My point is this: I know that racism against Native American students attending college exists. It does. And it can be a very traumatic and harrowing experience for the students involved. However, these incidents of racism do not have to be the end of the road for Native American students attending college.Yes, racism is awful and should not happen, nor exist – but it does. I have seen schools, students, and even those in the communities affected by racism all working together to confront specific incidents of racism in an effective, productive manner, and helping everyone to work through it – and ending with the student remaining in college.
Unfortunately, I have experienced the opposite as well, where episodes of blatant racism are seemingly brushed away out of the public eye. It seems that every year there is a scandal involving racism at colleges somewhere around the U.S. The American Indian Education Foundation understands the obstacles, including latent or blatant racism that many of our scholarship recipients have had to overcome in order to attend college.

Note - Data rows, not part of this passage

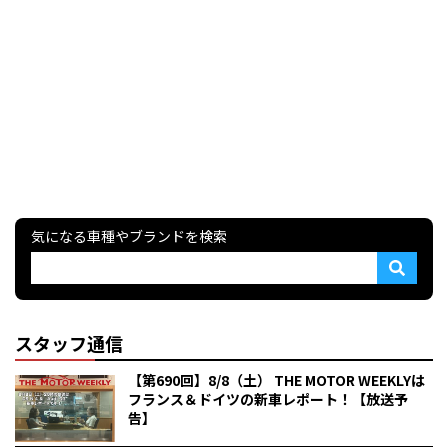
気になる車種やブランドを検索
スタッフ通信
【第690回】8/8（土） THE MOTOR WEEKLYは
フランス＆ドイツの新車レポート！【放送予
告】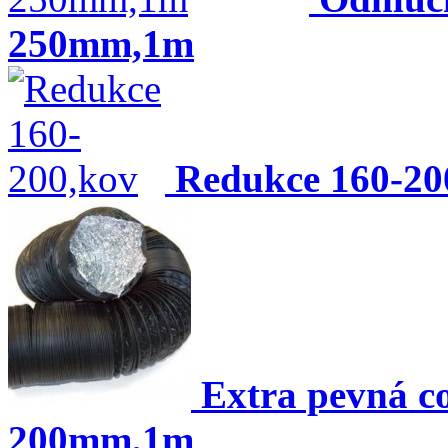
250mm,1m
Redukce 160-20
Extra pevná c
200mm,1m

It is not fair that these students encounter racism. But, it is incredibly inspiring to see the perseverance that they possess. They forge ahead and continue to pursue their dreams. We experience a sense of optimism when our determined scholarship students continue to succeed, against all obstacles, and realize their dreams, it is awesome.
So, as I sat and contemplated how to address a topic that has had untold volumes of books written about it, I realized that you cannot solve the world’s problems in a one-page tome. So I will close by saying this: It appears that racism, in all of its ugly complexity, can have no singular, or final, resolution. The United States has passed legislation, communities have formed action committees, and yet racism continues to plague us. It seems to be here for the long haul. Or is it? Let’s not give up trying or lose hope that there is an enduring solution out there somewhere!
So, what can we do?
Well, I think it’s just a matter of working to change each other’s minds about who we are—and believing that if we keep working together to quell racism, one day it may perish from the earth. Idealistic? Perhaps. Easy to achieve? Absolutely not. Worth working to eliminate? It is imperative that we try!